### Aim of the exercise
For each line in the data below that holds "distinguish", return a copy.

+++ Entries shown

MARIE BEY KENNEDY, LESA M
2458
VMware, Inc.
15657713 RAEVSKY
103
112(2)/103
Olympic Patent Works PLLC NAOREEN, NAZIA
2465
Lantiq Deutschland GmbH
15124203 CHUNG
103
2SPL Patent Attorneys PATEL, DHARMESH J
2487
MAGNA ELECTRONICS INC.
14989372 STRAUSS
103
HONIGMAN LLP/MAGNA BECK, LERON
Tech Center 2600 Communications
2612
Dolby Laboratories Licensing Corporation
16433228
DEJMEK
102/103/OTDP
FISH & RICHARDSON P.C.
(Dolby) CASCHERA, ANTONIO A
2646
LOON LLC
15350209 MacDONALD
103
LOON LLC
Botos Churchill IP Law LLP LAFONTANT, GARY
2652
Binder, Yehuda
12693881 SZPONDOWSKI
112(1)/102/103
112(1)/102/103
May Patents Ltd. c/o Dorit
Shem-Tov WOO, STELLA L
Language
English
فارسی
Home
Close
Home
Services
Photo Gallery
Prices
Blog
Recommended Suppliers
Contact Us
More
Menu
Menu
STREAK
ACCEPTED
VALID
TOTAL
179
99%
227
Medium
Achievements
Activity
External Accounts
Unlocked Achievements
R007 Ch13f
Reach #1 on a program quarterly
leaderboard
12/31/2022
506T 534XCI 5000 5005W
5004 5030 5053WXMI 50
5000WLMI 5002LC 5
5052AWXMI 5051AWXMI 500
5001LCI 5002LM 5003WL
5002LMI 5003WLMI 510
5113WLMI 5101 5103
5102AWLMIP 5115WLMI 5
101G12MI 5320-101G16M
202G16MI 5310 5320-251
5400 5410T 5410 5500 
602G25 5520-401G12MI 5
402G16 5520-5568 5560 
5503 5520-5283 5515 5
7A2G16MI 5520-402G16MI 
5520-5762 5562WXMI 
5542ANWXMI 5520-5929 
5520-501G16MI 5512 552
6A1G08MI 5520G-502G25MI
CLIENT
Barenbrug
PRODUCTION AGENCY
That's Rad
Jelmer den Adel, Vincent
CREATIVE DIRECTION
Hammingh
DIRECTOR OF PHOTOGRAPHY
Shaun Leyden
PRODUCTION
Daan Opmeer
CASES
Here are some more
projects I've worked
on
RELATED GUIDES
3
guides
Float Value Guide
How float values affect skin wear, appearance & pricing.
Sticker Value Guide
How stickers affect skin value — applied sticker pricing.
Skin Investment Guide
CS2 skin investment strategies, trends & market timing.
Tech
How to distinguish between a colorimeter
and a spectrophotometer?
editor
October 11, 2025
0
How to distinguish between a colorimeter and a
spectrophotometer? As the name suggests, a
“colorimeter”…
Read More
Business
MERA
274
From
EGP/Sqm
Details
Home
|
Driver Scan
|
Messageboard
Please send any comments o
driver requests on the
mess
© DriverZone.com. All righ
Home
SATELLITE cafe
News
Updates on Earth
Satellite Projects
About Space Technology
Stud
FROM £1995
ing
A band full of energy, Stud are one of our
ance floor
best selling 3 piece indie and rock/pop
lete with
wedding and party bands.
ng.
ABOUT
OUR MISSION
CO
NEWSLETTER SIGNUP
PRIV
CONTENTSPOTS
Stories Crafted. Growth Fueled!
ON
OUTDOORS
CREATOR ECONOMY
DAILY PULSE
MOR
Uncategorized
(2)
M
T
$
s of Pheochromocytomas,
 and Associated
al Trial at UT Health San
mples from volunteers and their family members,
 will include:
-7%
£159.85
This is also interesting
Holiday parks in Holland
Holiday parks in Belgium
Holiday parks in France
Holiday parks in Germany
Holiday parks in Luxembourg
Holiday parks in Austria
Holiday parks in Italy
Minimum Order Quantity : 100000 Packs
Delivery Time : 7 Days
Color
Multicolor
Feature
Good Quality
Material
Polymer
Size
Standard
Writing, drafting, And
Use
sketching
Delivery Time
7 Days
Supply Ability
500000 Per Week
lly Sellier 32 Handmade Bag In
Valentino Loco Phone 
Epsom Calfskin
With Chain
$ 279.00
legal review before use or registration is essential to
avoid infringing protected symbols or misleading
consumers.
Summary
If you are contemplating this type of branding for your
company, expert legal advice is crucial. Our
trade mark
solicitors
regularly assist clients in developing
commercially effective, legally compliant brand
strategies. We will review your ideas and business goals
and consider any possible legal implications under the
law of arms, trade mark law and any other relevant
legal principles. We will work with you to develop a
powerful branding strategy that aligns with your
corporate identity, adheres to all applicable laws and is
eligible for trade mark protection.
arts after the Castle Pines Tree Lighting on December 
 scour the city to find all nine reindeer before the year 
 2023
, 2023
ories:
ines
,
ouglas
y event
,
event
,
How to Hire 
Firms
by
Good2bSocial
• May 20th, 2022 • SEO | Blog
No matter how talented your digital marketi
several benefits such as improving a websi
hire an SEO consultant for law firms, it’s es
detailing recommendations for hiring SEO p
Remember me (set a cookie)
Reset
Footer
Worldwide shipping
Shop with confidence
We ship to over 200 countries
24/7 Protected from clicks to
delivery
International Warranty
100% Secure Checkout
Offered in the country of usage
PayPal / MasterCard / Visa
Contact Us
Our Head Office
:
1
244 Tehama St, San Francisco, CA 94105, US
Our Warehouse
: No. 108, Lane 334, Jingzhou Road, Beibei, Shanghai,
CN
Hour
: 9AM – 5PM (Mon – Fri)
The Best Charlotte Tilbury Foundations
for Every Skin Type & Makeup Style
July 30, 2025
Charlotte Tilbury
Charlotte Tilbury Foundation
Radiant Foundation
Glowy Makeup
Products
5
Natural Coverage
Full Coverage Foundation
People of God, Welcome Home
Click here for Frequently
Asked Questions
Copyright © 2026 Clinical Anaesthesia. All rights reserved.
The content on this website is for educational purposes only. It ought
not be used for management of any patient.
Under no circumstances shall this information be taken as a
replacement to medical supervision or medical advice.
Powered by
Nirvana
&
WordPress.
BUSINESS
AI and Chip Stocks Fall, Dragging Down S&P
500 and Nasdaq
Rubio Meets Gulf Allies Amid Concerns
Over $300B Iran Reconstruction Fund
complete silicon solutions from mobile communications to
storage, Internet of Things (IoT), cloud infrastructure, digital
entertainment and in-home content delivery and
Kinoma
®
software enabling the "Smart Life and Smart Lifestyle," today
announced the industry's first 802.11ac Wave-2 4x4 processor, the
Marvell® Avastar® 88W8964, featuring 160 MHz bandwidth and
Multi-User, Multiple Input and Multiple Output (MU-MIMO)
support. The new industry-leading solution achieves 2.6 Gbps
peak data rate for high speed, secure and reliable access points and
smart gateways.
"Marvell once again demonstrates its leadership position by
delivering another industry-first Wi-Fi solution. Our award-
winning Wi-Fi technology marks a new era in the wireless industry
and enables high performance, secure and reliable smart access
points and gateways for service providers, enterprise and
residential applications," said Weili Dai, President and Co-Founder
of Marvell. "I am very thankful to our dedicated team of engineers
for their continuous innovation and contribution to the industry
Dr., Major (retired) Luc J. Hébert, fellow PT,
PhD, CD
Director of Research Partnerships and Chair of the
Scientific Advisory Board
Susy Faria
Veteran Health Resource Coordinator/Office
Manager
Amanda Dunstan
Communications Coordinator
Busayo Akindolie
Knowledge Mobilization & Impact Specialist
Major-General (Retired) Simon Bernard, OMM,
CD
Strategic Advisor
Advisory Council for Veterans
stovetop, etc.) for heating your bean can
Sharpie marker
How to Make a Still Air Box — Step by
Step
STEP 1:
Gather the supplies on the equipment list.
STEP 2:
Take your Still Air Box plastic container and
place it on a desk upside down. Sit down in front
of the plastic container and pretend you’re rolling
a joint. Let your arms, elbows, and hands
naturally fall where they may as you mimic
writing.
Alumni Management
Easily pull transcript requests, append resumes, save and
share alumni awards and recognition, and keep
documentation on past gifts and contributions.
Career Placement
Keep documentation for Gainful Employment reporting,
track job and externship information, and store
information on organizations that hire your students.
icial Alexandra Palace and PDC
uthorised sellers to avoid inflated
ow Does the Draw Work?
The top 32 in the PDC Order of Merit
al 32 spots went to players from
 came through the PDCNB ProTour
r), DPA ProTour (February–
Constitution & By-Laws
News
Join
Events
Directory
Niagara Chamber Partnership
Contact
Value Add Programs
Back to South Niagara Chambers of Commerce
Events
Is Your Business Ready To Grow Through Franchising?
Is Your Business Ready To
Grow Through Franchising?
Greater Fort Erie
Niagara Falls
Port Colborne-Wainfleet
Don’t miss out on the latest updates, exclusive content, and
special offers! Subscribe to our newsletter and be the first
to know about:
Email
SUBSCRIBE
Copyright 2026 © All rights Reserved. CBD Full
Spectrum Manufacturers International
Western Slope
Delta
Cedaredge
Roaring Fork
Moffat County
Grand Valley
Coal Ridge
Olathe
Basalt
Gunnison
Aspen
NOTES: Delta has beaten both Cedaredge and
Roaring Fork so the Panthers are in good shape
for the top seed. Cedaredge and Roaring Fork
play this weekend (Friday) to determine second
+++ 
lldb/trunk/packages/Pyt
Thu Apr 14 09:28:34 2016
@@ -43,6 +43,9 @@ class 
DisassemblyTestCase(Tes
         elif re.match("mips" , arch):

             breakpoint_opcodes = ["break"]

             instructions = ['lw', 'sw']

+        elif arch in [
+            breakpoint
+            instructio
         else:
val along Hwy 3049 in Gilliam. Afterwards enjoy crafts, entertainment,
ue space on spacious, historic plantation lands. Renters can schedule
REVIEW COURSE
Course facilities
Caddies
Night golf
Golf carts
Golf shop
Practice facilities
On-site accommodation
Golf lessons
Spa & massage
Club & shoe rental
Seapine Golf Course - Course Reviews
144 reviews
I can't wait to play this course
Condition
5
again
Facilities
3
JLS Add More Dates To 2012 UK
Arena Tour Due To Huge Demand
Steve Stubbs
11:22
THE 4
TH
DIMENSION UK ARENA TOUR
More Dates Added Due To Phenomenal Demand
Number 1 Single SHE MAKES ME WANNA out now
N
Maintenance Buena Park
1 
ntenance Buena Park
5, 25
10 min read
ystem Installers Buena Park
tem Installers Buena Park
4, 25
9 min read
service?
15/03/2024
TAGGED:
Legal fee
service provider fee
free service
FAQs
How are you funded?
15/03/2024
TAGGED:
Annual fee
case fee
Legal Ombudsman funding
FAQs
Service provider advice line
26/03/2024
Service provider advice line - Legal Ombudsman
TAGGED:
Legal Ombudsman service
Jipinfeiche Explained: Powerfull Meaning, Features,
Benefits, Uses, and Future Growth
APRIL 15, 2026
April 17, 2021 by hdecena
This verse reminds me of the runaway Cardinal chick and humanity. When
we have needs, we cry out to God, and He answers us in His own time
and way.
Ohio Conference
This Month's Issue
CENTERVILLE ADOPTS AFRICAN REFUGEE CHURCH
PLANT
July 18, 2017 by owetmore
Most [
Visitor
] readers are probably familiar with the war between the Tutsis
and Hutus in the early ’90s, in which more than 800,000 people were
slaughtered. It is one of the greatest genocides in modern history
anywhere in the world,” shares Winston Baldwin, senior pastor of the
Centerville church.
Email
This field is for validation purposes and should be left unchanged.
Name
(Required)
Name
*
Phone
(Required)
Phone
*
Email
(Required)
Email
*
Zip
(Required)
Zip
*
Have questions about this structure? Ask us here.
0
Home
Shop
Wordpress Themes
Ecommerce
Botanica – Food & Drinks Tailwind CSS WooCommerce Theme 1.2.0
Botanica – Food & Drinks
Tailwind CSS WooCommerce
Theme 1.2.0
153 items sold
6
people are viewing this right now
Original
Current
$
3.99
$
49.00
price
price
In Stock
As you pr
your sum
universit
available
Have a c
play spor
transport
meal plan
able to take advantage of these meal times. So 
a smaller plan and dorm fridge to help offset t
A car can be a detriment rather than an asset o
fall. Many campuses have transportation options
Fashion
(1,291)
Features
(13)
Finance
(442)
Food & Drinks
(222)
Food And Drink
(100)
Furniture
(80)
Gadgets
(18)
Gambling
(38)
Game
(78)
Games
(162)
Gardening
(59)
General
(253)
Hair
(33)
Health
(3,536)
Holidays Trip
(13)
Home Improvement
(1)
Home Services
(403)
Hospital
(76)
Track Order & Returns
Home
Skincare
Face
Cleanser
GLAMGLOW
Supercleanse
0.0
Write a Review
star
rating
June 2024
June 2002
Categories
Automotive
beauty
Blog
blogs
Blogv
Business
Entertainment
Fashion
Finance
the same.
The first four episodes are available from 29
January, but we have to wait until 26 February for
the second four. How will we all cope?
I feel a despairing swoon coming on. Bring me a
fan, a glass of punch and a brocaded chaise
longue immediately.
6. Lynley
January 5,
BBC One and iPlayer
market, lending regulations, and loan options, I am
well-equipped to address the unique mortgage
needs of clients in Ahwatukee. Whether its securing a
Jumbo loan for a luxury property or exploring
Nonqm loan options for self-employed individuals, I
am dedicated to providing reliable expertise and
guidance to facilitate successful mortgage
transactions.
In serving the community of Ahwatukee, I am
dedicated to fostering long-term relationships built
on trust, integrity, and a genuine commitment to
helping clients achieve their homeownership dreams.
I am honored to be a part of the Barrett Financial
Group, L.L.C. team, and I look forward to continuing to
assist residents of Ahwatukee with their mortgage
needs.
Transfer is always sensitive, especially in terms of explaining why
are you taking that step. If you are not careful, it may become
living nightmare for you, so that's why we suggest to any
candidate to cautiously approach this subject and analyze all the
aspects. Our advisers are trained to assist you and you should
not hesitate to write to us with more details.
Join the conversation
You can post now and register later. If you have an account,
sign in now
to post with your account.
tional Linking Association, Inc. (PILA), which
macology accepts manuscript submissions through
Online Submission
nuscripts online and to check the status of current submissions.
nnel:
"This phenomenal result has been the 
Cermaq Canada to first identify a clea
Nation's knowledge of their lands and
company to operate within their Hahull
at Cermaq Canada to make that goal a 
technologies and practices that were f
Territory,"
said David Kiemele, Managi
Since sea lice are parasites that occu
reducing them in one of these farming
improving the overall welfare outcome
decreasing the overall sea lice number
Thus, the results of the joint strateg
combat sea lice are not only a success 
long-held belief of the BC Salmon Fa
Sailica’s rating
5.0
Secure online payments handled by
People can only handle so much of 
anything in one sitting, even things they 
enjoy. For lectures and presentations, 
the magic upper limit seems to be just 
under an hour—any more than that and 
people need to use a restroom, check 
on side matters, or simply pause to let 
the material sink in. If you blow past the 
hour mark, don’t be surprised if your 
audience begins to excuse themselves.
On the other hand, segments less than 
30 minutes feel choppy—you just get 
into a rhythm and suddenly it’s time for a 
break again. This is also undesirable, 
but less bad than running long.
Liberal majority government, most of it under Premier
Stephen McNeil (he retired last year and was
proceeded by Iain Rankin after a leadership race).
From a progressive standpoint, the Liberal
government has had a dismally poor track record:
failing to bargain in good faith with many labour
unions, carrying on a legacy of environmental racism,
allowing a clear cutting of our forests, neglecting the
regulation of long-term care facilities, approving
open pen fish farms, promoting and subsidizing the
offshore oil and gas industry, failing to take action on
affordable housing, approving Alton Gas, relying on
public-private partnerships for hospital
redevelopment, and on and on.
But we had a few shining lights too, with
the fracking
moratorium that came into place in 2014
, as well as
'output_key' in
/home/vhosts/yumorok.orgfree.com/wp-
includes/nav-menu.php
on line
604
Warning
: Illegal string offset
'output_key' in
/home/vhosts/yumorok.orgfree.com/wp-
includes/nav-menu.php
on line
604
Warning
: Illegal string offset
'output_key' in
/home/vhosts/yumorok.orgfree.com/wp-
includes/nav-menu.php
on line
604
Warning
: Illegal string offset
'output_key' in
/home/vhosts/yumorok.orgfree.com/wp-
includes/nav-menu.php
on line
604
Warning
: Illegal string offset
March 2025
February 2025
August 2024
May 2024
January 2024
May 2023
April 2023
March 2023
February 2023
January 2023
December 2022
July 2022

++++++

### Exercise solution
How to distinguish between a colorimeter
How to distinguish between a colorimeter and a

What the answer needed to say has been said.